Similar problem here.
I am using Python 3.9. Wtih ANTLR 4.10
There are two issues in generated code.
(Note PyPi only has 4.10, not 4.10.1)
The issue is with other code, but to validate this issue I used the 01-Hello example.
Issue 1:
The import line for the HelloParser and HelloLexer is incorrect.
The line
Fix: should read
from typing import TextIO
Issue 2:
The generated code puts a stack of binary data in a StringIO buffer, wrapped in a function serializedATN()
I wonder why it's not just a UTF-8 string (e.g. "".join(lines)). Though a StringIO buffer is used it's accessed as an array rather than a file so gains nothing
def serializedATN():
with StringIO() as buf:
buf.write("\3\u608b\ua72a\u8133\ub9ed\u417c\u3be7\u7786\u5964\3\5")
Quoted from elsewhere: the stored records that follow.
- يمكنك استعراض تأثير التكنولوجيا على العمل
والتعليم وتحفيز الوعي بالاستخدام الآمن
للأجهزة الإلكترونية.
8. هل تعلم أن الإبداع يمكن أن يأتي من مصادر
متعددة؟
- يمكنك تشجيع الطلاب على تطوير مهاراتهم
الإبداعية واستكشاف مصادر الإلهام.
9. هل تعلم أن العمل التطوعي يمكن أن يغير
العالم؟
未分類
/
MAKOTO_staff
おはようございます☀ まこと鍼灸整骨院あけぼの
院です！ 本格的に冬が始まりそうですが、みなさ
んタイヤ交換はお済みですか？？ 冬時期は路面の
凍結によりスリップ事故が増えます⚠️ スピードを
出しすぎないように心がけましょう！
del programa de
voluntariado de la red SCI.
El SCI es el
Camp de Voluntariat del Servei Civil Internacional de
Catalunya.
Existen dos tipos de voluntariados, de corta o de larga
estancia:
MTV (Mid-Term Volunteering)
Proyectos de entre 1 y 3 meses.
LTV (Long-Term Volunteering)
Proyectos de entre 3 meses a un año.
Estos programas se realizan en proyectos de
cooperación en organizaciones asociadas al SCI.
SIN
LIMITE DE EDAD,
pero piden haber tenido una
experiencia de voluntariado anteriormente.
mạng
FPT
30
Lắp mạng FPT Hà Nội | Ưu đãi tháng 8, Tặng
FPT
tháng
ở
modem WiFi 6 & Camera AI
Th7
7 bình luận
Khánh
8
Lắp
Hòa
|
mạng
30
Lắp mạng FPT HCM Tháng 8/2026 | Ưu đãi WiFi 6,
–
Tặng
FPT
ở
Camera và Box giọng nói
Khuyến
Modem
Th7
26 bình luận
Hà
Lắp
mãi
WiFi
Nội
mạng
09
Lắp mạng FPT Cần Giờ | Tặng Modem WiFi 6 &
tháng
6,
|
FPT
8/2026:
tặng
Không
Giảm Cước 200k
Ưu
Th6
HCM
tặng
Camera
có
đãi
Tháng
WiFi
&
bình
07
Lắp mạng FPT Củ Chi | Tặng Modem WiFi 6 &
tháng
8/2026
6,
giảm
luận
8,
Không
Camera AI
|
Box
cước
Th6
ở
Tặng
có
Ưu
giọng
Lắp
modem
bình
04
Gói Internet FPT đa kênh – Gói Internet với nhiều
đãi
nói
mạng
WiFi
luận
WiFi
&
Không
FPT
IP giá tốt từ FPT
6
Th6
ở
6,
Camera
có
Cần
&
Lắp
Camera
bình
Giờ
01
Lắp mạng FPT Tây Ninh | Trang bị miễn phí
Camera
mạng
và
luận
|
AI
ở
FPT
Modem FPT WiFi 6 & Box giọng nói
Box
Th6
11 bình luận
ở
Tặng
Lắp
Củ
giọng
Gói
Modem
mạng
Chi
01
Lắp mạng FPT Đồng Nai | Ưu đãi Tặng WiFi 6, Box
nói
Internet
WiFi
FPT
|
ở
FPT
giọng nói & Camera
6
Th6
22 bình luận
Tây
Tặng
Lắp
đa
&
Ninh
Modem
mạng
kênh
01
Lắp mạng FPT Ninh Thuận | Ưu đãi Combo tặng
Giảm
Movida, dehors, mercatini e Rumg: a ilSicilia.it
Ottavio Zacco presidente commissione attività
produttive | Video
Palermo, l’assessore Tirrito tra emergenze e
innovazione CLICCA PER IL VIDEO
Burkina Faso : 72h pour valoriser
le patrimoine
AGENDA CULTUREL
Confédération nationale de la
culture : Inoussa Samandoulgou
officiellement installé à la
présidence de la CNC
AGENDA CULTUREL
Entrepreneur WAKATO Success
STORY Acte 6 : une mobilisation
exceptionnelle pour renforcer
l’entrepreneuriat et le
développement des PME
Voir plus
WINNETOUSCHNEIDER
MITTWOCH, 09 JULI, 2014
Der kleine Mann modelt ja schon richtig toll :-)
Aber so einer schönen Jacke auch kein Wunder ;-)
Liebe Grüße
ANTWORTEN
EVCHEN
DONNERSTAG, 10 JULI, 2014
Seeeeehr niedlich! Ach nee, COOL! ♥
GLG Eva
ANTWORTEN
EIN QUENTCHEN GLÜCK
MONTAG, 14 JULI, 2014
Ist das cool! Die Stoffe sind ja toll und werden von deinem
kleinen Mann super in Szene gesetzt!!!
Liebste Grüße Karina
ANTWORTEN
buf.write("\b\4\2\t\2\3\2\3\2\3\2\3\2\2\2\3\2\2\2\2\6\2\4\3\2\2\2")
buf.write("\4\5\7\3\2\2\5\6\7\4\2\2\6\3\3\2\2\2\2")
return buf.getvalue()
could read
def serializedATN():
buf = (
"\3\u608b\ua72a\u8133\ub9ed\u417c\u3be7\u7786\u5964\3\5",
"\b\4\2\t\2\3\2\3\2\3\2\3\2\2\2\3\2\2\2\2\6\2\4\3\2\2\2",
"\4\5\7\3\2\2\5\6\7\4\2\2\6\3\3\2\2\2\2")
return "".join(buf)
As this is a string buffer object, the later getvalue() method returns a string, and this is passed to the ATNDeserializer().deserialize(data) method.
This method (like the java basis) expects an array of integers. Hence it fails to parse.
Fix:
return tuple(ord(x) for x in buf.getvalue())
or even better
return tuple(ord(x) for x in "".join(buf))
According to the docs, the Java library has overloaded functions for string and int, but Python does not support overloaded functions.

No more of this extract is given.